# How to work with R

* **Difficulty level**: easy
* **Time need to lean**: 10 minutes or less
  

## R <a id="R"></a>

Because there is no one to one correspondence of data types between Python and R datatypes, SoS tries to translate variables in the most natural way.

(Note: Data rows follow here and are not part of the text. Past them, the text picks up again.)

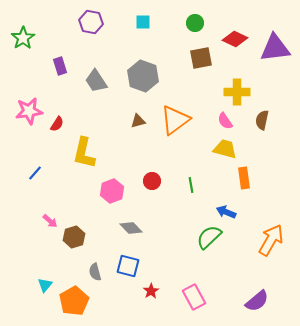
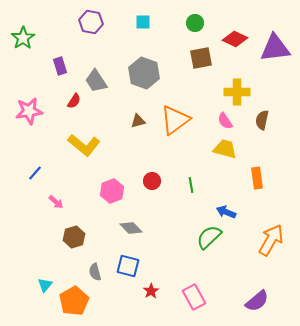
gray hexagon: moved 1 px right, 3 px up
red semicircle: moved 17 px right, 23 px up
yellow L-shape: moved 8 px up; rotated 64 degrees counterclockwise
orange rectangle: moved 13 px right
pink arrow: moved 6 px right, 19 px up
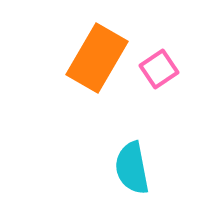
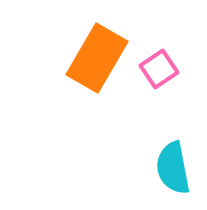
cyan semicircle: moved 41 px right
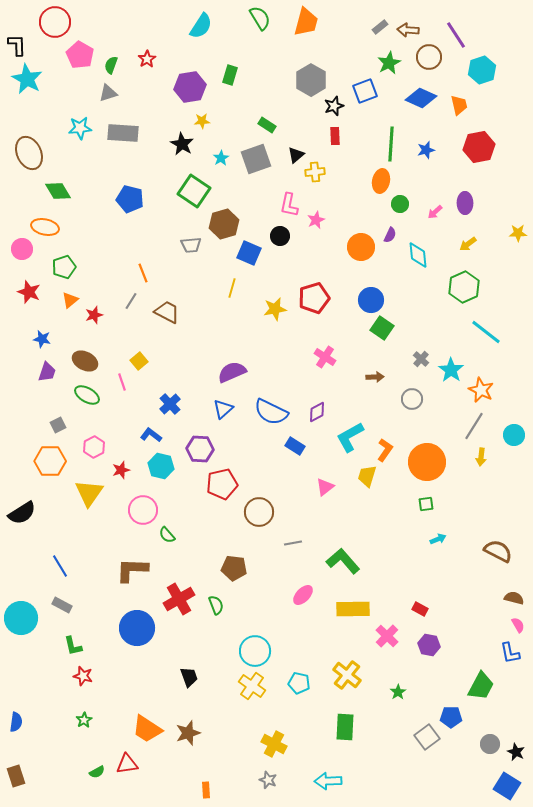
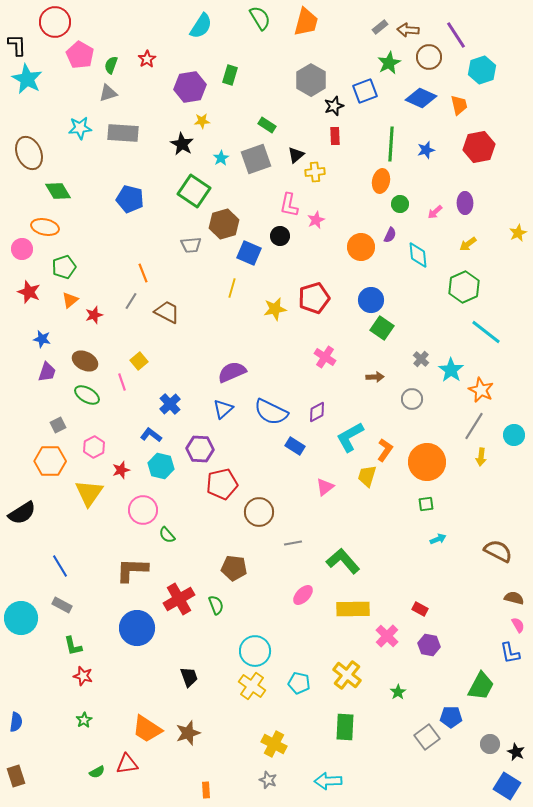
yellow star at (518, 233): rotated 24 degrees counterclockwise
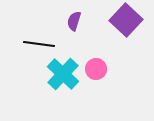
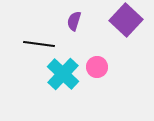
pink circle: moved 1 px right, 2 px up
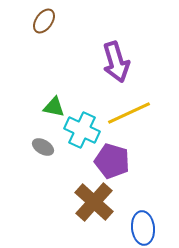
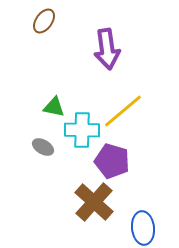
purple arrow: moved 9 px left, 13 px up; rotated 9 degrees clockwise
yellow line: moved 6 px left, 2 px up; rotated 15 degrees counterclockwise
cyan cross: rotated 24 degrees counterclockwise
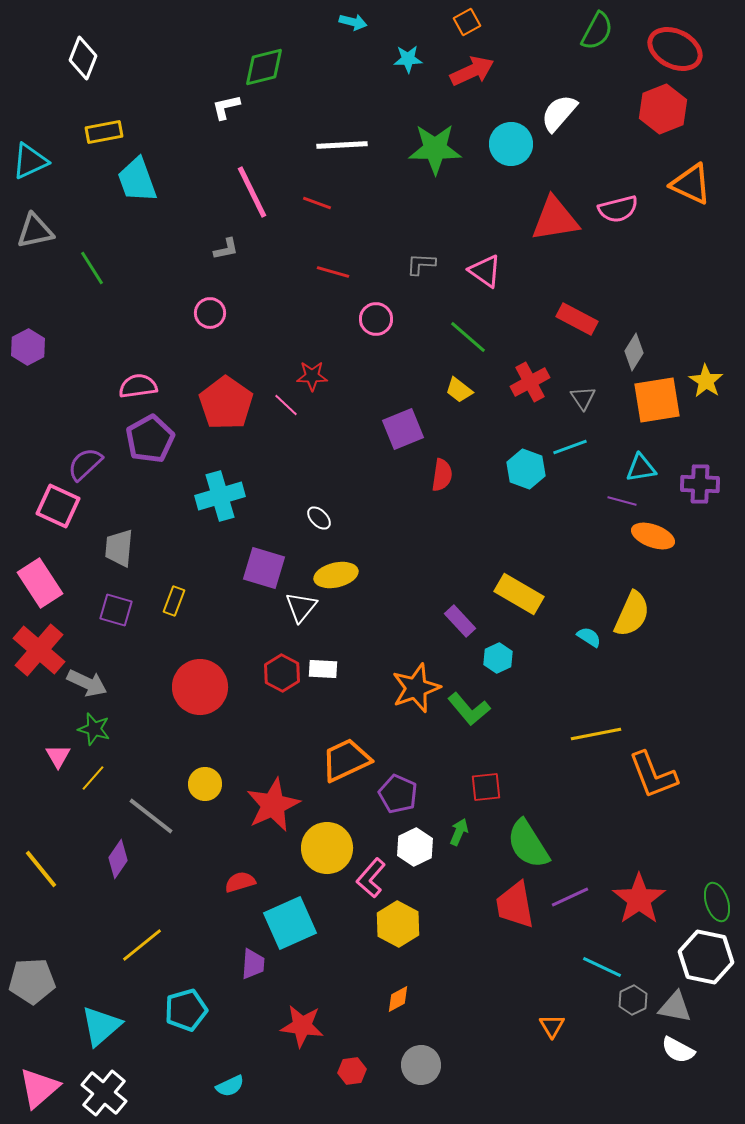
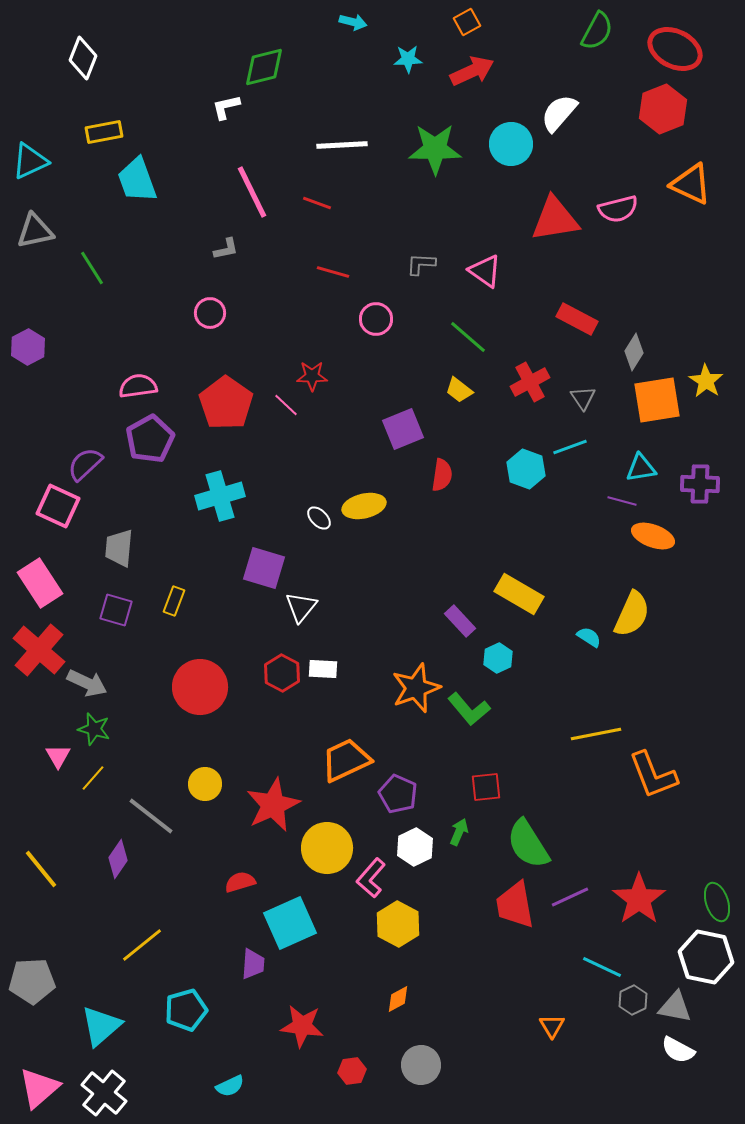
yellow ellipse at (336, 575): moved 28 px right, 69 px up
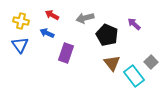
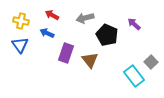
brown triangle: moved 22 px left, 3 px up
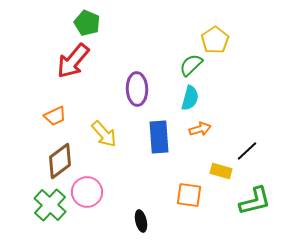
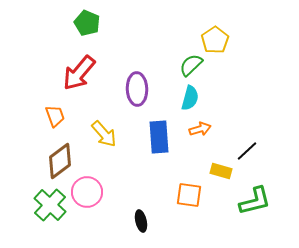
red arrow: moved 6 px right, 12 px down
orange trapezoid: rotated 85 degrees counterclockwise
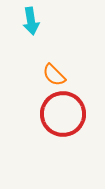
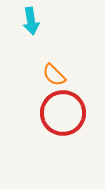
red circle: moved 1 px up
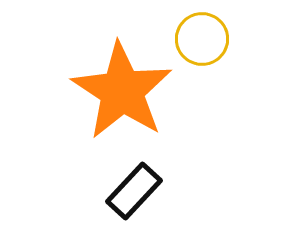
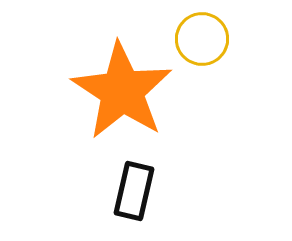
black rectangle: rotated 30 degrees counterclockwise
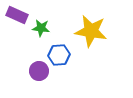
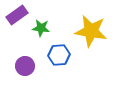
purple rectangle: rotated 60 degrees counterclockwise
purple circle: moved 14 px left, 5 px up
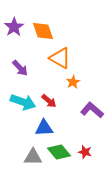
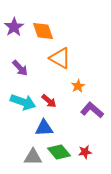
orange star: moved 5 px right, 4 px down
red star: rotated 24 degrees counterclockwise
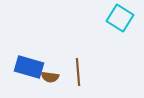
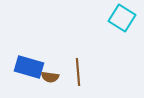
cyan square: moved 2 px right
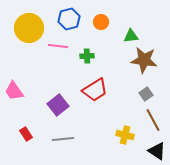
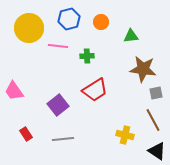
brown star: moved 1 px left, 9 px down
gray square: moved 10 px right, 1 px up; rotated 24 degrees clockwise
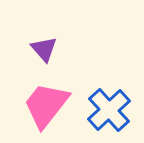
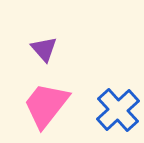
blue cross: moved 9 px right
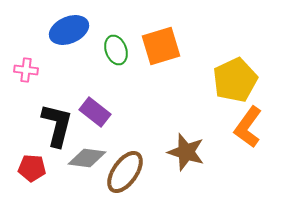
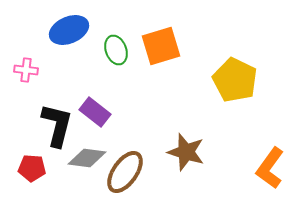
yellow pentagon: rotated 21 degrees counterclockwise
orange L-shape: moved 22 px right, 41 px down
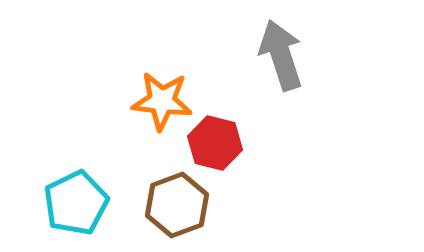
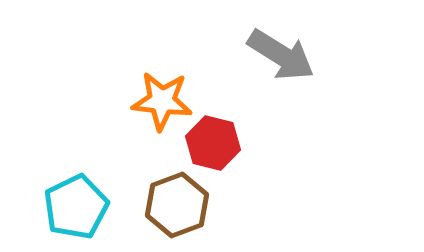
gray arrow: rotated 140 degrees clockwise
red hexagon: moved 2 px left
cyan pentagon: moved 4 px down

For example, although `3` and `[1, 4]` are both `numeric` type in R (the former have length 1), they are translated to Python variables `3` (an integer) and `[1, 4]` (a list).

SoS `%put` variables in SoS to R as follows:

  
  | Python  |  condition |   R |
  | --- | --- |---|
  | `None` | |    `NULL` |
  | `boolean` |   | `logical` |
  | `integer` |  |  `integer` |
  | `float` |  |  `numeric` |
  | `complex` |  |  `complex` |
  | `str` |  | `character` |
  | Sequence (`list`, `tuple`, ...) |  homogenous type |  `c()` |
  | Sequence (`list`, `tuple`, ...) |  multiple types |  `list` |
  | `set` |  |  `list` |
  | `dict` |  |  `list` with names |
  | `numpy.ndarray` |  | array |
  | `numpy.matrix` |  | `matrix` |
  | `pandas.DataFrame` |  |  R `data.frame` |

  Python objects in other datatypes are transferred as string `"Unsupported datatype"`.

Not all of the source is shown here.